Examples of thumbnails and titles working together to create interest and tell a story

How to write titles

  • Be accurate. Make sure your title accurately represents the video. If not, viewers may stop watching, which can impact discoverability.
  • Be succinct. Viewers may only see part of your title. So aim to keep it short and put the most important words near the beginning. Save episode numbers and branding for the end.
  • Limit ALL CAPS and emoji. Use them carefully, to emphasize emotion or special elements in the video. For example, “Our KIDS Built A ROBOT! ”.

Types of video titles

You can attract your audience with:

Searchable titles that clearly outline what to expect so you can easily reach viewers searching for similar content.
Intriguing titles that spark curiosity and appeal to viewers who may not be looking for topic-specific content.

Dive into the data

  • Need inspiration? You can use research insights in YouTube Analytics to explore what your audience and viewers are searching for on YouTube. 
  • You can also get thumbnail and title ideas using the Audience tab in YouTube Analytics to check other videos your audience watched. 
  • Measure the effectiveness of your thumbnails and titles for different audiences using these metrics in your analytics: 
    • For general audiences, look at the click-through rate (CTR) on Home and Suggested in the first 24 hours after publication. Check these numbers on videos that have above-average Impressions (IMP). Home and Suggested are where viewers often discover new videos and channels.
    • For subscribers, look at the click-through rate (CTR) in the Subscriptions Feed in the first 24 hours after publication.

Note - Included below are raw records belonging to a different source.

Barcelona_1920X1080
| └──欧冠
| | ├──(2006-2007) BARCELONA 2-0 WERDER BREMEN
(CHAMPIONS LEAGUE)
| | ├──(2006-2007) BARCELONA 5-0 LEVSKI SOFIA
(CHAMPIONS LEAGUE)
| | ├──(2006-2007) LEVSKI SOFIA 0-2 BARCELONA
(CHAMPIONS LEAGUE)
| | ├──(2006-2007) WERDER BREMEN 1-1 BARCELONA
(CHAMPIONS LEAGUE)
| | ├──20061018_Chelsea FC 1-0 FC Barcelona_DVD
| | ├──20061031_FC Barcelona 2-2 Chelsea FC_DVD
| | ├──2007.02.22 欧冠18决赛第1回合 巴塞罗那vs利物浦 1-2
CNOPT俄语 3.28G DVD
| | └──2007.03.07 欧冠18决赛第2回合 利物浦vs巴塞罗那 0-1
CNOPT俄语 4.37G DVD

Although your subscribers may come to your videos from elsewhere on the platform, the Subs feed represents your most engaged fans.

We recommend

  • Reviewing your thumbnails to see if they bring out the best of the video. Also, make sure to follow our thumbnail policy
  • Taking pictures during your shoot so you have several options for thumbnails when you upload your video. 
  • Thinking about who may watch your video and where they may find it to choose between a searchable or intriguing title. 
  • After posting your video, don’t forget to look at your metrics in YouTube Analytics to understand the impact of your thumbnails and titles.